A Cognitive Regularizer for Language Modeling
This work addresses the challenge of enhancing language model performance and interpretability for NLP researchers, though it is incremental as it builds on existing UID theory and regularization techniques.
The authors tackled the problem of improving statistical language models by incorporating the uniform information density (UID) hypothesis as an inductive bias, resulting in consistent perplexity improvements across ten languages, especially with limited training data, and generating more lexically diverse text.

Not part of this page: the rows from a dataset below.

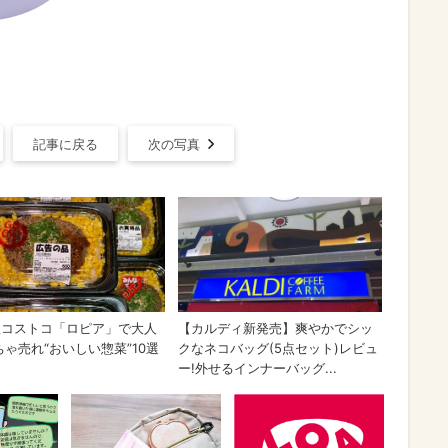
記事に戻る
次の写真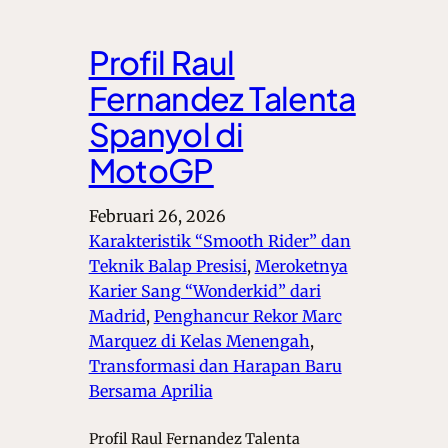
Profil Raul
Fernandez Talenta
Spanyol di
MotoGP
Februari 26, 2026
Karakteristik “Smooth Rider” dan
Teknik Balap Presisi
, 
Meroketnya
Karier Sang “Wonderkid” dari
Madrid
, 
Penghancur Rekor Marc
Marquez di Kelas Menengah
, 
Transformasi dan Harapan Baru
Bersama Aprilia
Profil Raul Fernandez Talenta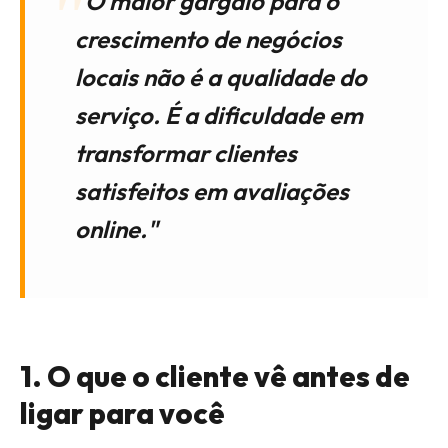
"O maior gargalo para o
crescimento de negócios
locais não é a qualidade do
serviço. É a dificuldade em
transformar clientes
satisfeitos em avaliações
online."
1. O que o cliente vê antes de
ligar para você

The uniform information density (UID) hypothesis, which posits that speakers behaving optimally tend to distribute information uniformly across a linguistic signal, has gained traction in psycholinguistics as an explanation for certain syntactic, morphological, and prosodic choices. In this work, we explore whether the UID hypothesis can be operationalized as an inductive bias for statistical language modeling. Specifically, we augment the canonical MLE objective for training language models with a regularizer that encodes UID. In experiments on ten languages spanning five language families, we find that using UID regularization consistently improves perplexity in language models, having a larger effect when training data is limited. Moreover, via an analysis of generated sequences, we find that UID-regularized language models have other desirable properties, e.g., they generate text that is more lexically diverse. Our results not only suggest that UID is a reasonable inductive bias for language modeling, but also provide an alternative validation of the UID hypothesis using modern-day NLP tools.